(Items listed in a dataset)
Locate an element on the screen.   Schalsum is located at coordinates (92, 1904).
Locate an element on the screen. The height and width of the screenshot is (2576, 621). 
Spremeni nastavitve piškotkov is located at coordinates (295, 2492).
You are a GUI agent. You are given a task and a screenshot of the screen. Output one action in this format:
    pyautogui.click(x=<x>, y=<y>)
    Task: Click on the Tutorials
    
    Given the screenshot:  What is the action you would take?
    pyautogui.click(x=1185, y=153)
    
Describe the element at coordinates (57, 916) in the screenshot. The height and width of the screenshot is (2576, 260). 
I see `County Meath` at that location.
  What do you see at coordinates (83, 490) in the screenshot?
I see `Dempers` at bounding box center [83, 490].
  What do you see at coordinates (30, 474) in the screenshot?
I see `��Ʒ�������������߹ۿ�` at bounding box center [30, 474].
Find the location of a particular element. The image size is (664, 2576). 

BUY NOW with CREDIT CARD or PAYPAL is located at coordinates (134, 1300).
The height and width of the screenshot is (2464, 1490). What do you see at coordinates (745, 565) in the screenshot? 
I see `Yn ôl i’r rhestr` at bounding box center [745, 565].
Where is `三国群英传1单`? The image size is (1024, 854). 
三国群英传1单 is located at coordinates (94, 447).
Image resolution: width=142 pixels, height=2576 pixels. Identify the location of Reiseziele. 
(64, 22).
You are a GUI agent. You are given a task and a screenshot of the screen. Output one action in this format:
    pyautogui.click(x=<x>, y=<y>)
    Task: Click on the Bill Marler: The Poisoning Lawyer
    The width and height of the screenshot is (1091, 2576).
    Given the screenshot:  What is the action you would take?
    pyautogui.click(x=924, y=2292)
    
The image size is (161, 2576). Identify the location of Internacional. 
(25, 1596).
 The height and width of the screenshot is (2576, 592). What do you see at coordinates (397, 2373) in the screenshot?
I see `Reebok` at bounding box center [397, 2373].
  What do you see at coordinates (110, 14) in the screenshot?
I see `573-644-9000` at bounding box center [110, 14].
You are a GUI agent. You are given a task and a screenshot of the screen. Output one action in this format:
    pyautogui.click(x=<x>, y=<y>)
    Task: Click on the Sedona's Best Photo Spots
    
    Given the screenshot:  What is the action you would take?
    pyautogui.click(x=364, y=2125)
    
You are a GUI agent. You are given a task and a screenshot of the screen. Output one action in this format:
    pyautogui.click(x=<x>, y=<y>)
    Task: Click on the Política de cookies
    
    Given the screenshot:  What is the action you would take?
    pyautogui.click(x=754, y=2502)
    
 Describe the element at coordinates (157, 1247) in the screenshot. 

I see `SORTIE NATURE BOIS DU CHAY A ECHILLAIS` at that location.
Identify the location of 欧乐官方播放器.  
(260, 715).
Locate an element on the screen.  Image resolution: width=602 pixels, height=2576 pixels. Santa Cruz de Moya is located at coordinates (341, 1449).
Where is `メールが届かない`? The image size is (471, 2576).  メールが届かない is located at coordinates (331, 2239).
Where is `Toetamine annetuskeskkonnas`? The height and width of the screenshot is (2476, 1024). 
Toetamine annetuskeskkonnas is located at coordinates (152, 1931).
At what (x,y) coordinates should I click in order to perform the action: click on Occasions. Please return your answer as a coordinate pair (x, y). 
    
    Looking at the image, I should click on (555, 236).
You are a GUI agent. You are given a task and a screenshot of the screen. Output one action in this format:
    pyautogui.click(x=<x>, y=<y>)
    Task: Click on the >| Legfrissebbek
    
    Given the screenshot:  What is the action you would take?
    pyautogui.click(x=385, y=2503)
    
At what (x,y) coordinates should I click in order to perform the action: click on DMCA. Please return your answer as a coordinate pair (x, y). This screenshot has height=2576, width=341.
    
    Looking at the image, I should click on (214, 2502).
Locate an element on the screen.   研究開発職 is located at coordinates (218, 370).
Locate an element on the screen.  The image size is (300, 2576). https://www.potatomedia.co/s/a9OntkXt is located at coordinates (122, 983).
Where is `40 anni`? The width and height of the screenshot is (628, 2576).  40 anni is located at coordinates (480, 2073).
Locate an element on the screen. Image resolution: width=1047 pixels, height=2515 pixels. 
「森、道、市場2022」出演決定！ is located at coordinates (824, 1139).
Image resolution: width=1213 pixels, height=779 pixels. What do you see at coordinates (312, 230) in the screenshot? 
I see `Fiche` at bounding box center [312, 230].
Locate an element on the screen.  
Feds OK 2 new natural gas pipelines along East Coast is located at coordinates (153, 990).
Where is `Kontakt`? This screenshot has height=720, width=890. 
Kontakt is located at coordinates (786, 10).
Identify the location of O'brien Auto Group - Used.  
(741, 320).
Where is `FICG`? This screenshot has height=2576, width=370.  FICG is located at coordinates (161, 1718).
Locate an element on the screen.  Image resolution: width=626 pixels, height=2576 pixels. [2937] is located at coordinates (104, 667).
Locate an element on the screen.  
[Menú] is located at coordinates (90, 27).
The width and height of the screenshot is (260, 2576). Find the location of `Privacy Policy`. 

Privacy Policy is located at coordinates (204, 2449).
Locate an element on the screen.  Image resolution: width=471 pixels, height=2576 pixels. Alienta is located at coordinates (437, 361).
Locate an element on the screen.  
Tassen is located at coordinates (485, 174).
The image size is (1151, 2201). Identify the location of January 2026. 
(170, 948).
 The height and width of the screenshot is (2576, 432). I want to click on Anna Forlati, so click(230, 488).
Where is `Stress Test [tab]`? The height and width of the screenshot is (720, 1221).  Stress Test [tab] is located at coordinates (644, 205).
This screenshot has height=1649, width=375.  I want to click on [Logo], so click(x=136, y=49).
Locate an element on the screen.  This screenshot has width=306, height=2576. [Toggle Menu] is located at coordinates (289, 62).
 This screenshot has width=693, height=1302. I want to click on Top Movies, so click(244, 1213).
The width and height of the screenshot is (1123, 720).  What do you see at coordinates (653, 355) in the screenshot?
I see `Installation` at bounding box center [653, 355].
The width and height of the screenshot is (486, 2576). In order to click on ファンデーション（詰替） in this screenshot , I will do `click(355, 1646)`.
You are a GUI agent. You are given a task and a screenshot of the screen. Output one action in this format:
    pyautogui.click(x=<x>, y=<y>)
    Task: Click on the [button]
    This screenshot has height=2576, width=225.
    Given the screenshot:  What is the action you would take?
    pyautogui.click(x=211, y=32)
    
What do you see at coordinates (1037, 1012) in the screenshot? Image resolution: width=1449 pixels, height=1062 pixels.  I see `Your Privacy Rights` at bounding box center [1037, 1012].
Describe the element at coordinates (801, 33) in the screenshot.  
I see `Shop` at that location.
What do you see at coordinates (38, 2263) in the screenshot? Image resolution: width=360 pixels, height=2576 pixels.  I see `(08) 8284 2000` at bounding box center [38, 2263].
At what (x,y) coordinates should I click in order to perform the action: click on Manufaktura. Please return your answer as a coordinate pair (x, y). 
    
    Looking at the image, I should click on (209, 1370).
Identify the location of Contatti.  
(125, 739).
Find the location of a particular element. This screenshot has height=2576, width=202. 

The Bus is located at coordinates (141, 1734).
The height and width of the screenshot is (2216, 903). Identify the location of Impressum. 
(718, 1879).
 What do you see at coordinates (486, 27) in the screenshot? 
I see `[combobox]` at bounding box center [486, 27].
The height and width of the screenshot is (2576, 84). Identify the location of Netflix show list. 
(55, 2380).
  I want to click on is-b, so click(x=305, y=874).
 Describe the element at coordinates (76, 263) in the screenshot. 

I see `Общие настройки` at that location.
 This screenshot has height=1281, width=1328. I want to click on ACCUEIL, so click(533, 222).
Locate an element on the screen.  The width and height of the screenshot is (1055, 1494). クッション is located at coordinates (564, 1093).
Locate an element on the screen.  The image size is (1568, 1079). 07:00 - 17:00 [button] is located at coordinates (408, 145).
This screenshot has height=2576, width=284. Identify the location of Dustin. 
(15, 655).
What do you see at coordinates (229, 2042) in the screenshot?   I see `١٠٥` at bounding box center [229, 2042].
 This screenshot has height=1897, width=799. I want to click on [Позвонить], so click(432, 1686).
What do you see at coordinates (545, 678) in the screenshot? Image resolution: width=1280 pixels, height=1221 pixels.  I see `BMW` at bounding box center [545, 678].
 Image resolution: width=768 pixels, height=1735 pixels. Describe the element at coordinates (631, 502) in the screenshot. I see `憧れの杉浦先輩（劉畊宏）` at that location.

Task goal =
Search the entries above for the word "button", and copy every line where it occurs.

Task solution =
    Task: Click on the [button]
Locate an element on the screen.  The image size is (1568, 1079). 07:00 - 17:00 [button] is located at coordinates (408, 145).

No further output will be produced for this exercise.